Adair - The Destruction of Everything Is the Beginning of Something New (Cover Artwork)
Staff Review

Adair

The Destruction of Everything Is the Beginning of Something New (2006)

Warcon


Oh boy. I'm going to do two reviews for this one. The first one will save you the trouble of reading the second, I assure you. The second review, I'm writing for a select group of people, those unable to discern awful music from anything remotely worthwhile. In any event, without any further adieu, here's review number one.

This line was taken directly from the press sheet: "Taking their moniker from a book of baby names…"

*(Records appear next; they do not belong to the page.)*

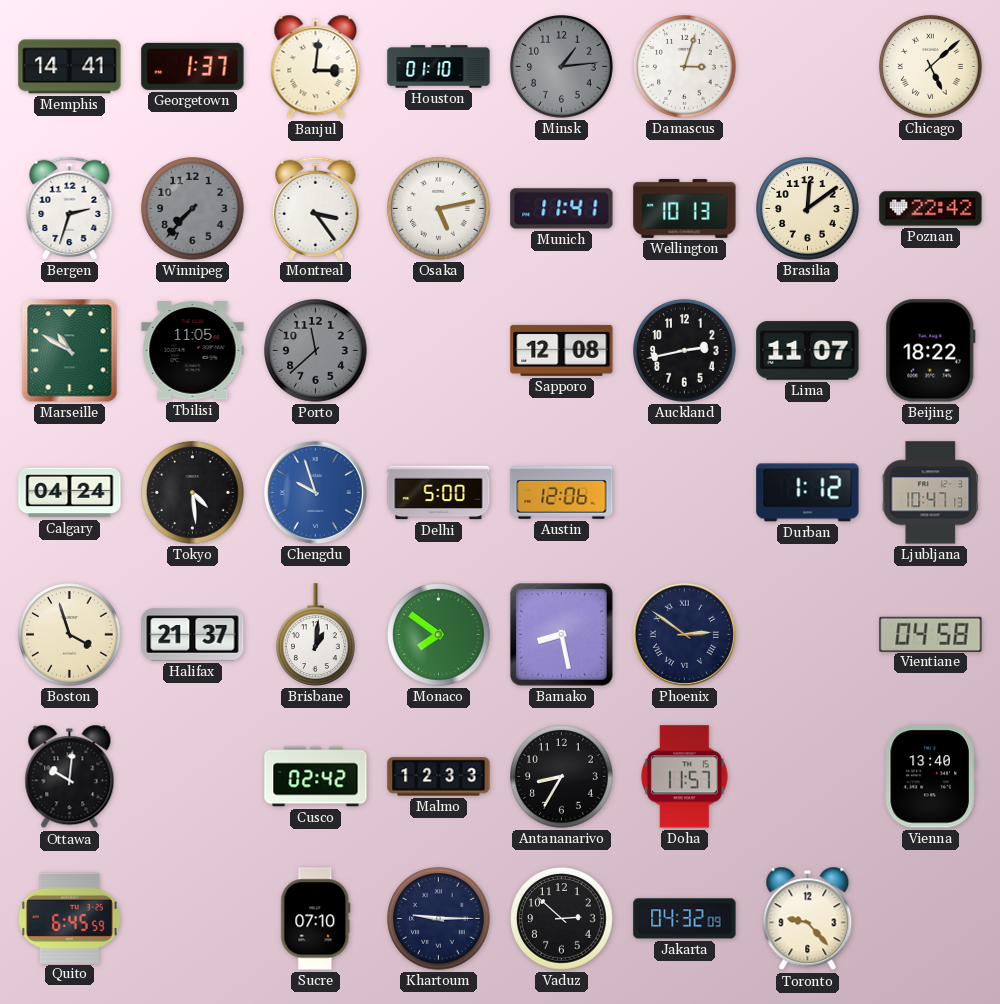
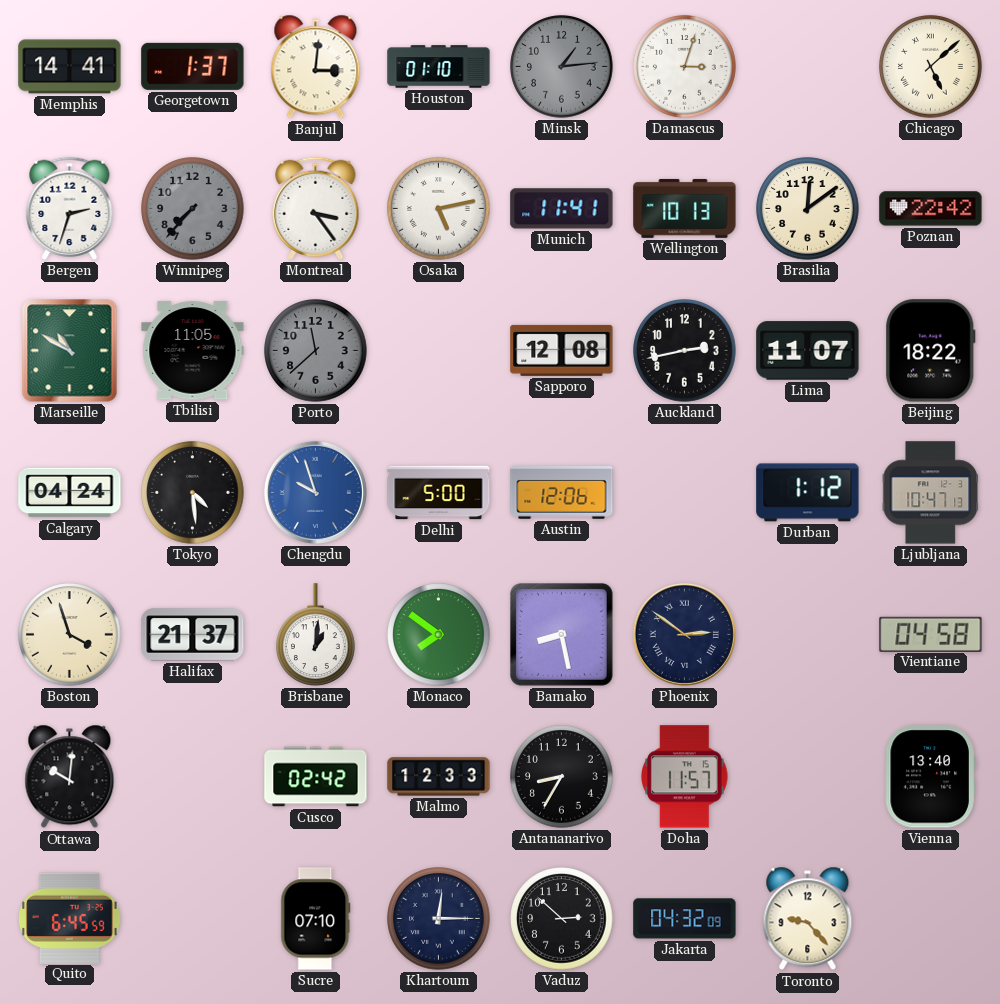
Khartoum: 9:15 -> 12:15
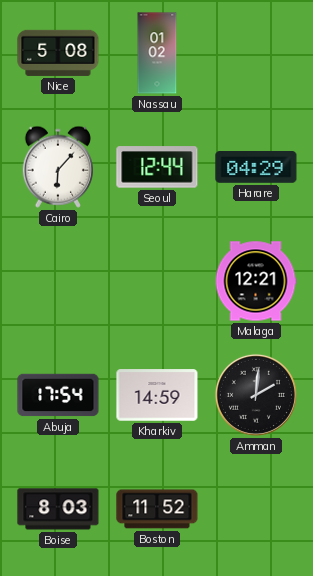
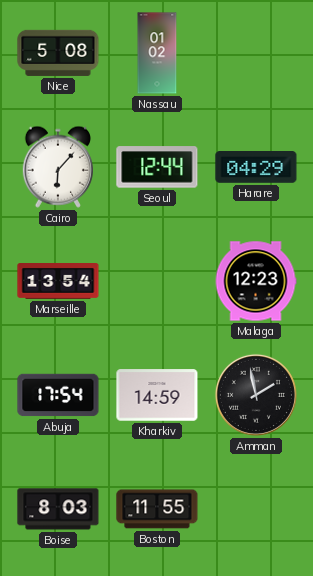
Marseille: none -> 13:54
Malaga: 12:21 -> 12:23
Amman: 2:01 -> 1:58
Boston: 11:52 -> 11:55
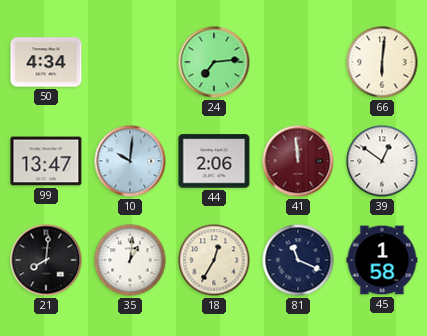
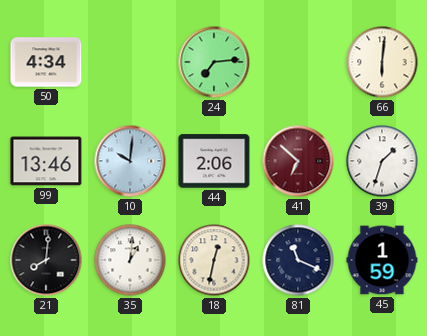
99: 13:47 -> 13:46
41: 11:59 -> 6:52
39: 12:51 -> 1:33
18: 12:35 -> 12:32
45: 1:58 -> 1:59
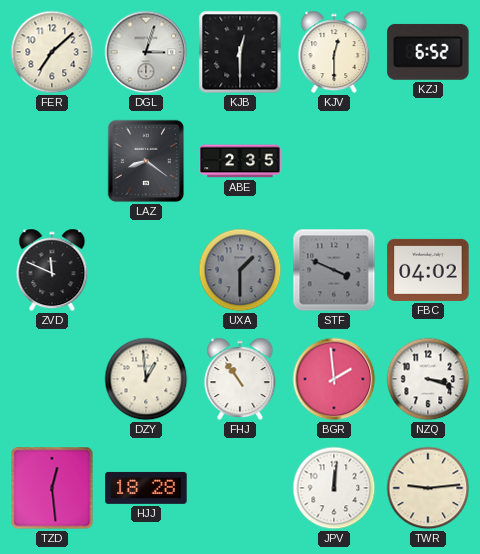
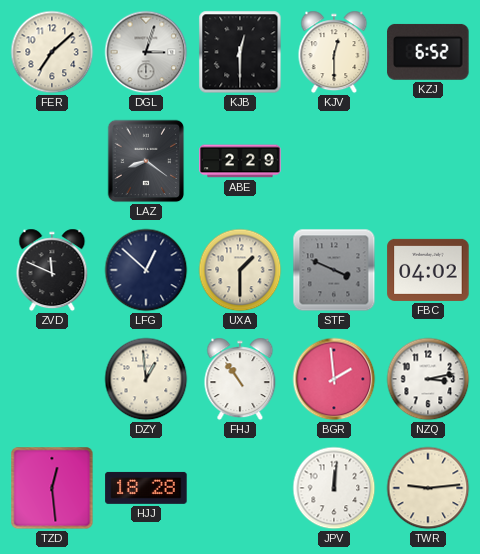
ABE: 2:35 -> 2:29
LFG: none -> 12:52
UXA dial: grey -> cream
NZQ: 3:18 -> 3:13
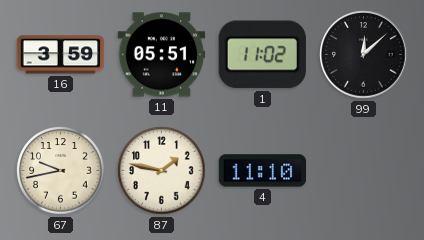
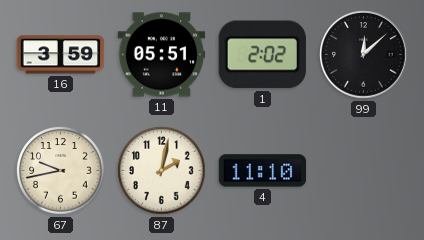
1: 11:02 -> 2:02
87: 1:47 -> 2:02
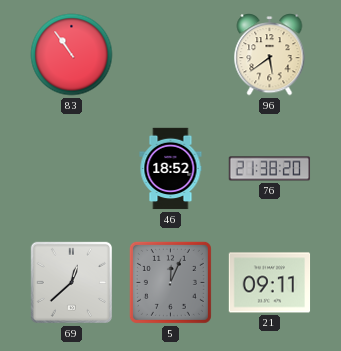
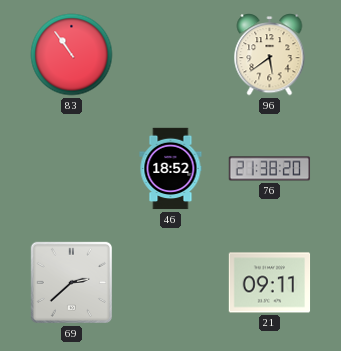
69: 12:38 -> 2:38
5: 12:04 -> none
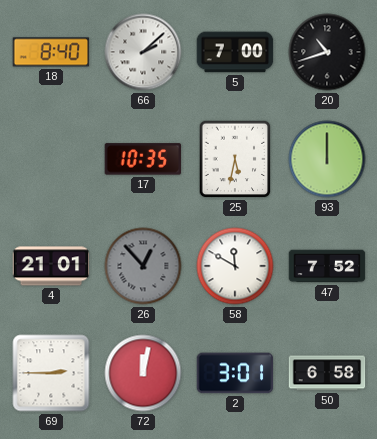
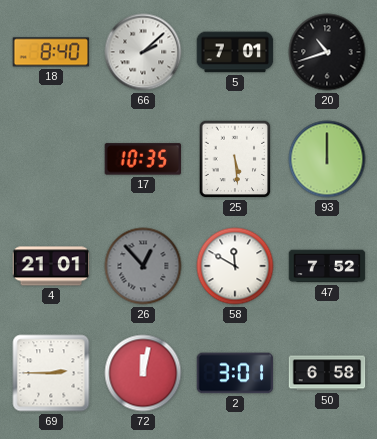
5: 7:00 -> 7:01
25: 5:32 -> 5:29
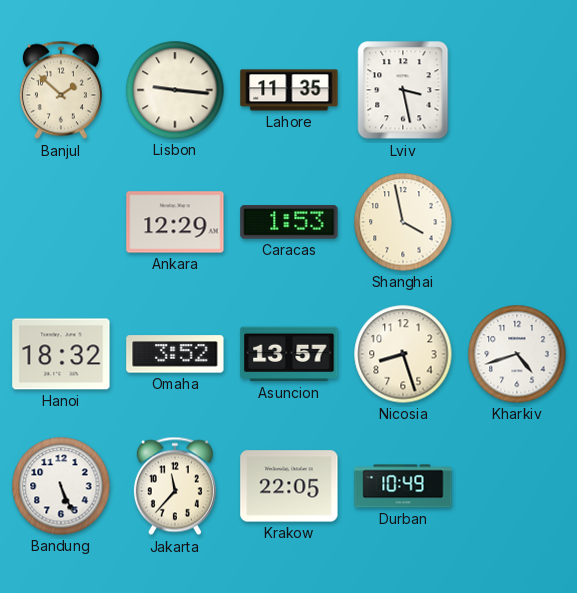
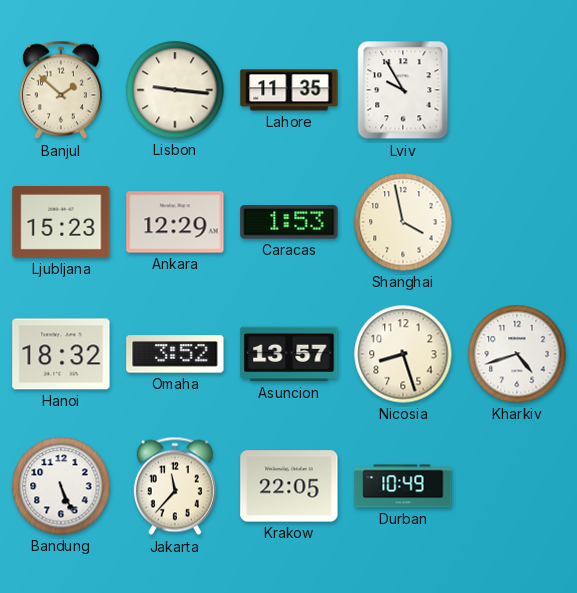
Lviv: 3:28 -> 9:55
Ljubljana: none -> 15:23
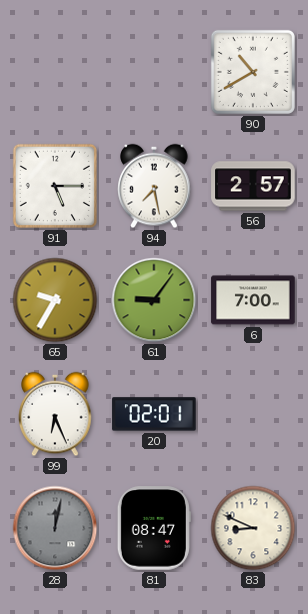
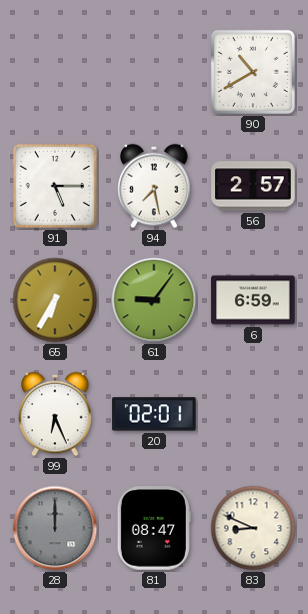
65: 9:35 -> 6:35
6: 7:00 -> 6:59
28: 12:02 -> 12:00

Now, for the second review.

Take the word cliché, copy, paste, and repeat until desired result is achieved. This fourth-rate Hawthorne Heights isn't content with just cutting your wrists and blacking your eyes, no sir, they've got to go straight for the jugular. Just take a peek into the liner notes for the lyrics to "I Buried My Heart in Cosmo Park." There's more talk of blood than in a B horror movie. "Slit my throat from the inside, I'll choke on my own blood."

Hey, if that'll prevent him from singing, I'm all for it. And before anyone gets any ideas, I'm using the word singing in a very loose description, because I'm not quite sure what appears on this record can fall into that category of vocal manipulations. The whiny, nasal approach of singer Rob Tweedie is a sound for sore ears, and the sporadic, utterly pointless screaming does not improve matters in the slightest. The musicians here are competent, which, is more than I can say for a few similar bands, but that will only go so far. The song structures are still entirely devoid of value, and the lyrics are just the rat poison on the tope of this rotten cake.

This is my plea to Warcon Records:

Please, please, please release something of merit. I understand the wanting to make a quick buck by flogging a dead horse here, and appealing to a nation full of kids in their girlfriends jeans stealing their moms hairspray, but for the love of God, enough. There are thousands of talented, worthy bands playing in front of 10 people a night while this garbage gets peddled to no end. I know I'm just one guy with a keyboard and soapbox to stand on here, but I assure you there's an extremely large contingent of people sick of the utter garbage polluting underground music. [Ed.'s Note: This is where Aubin steps in to point out the new Helmet album.]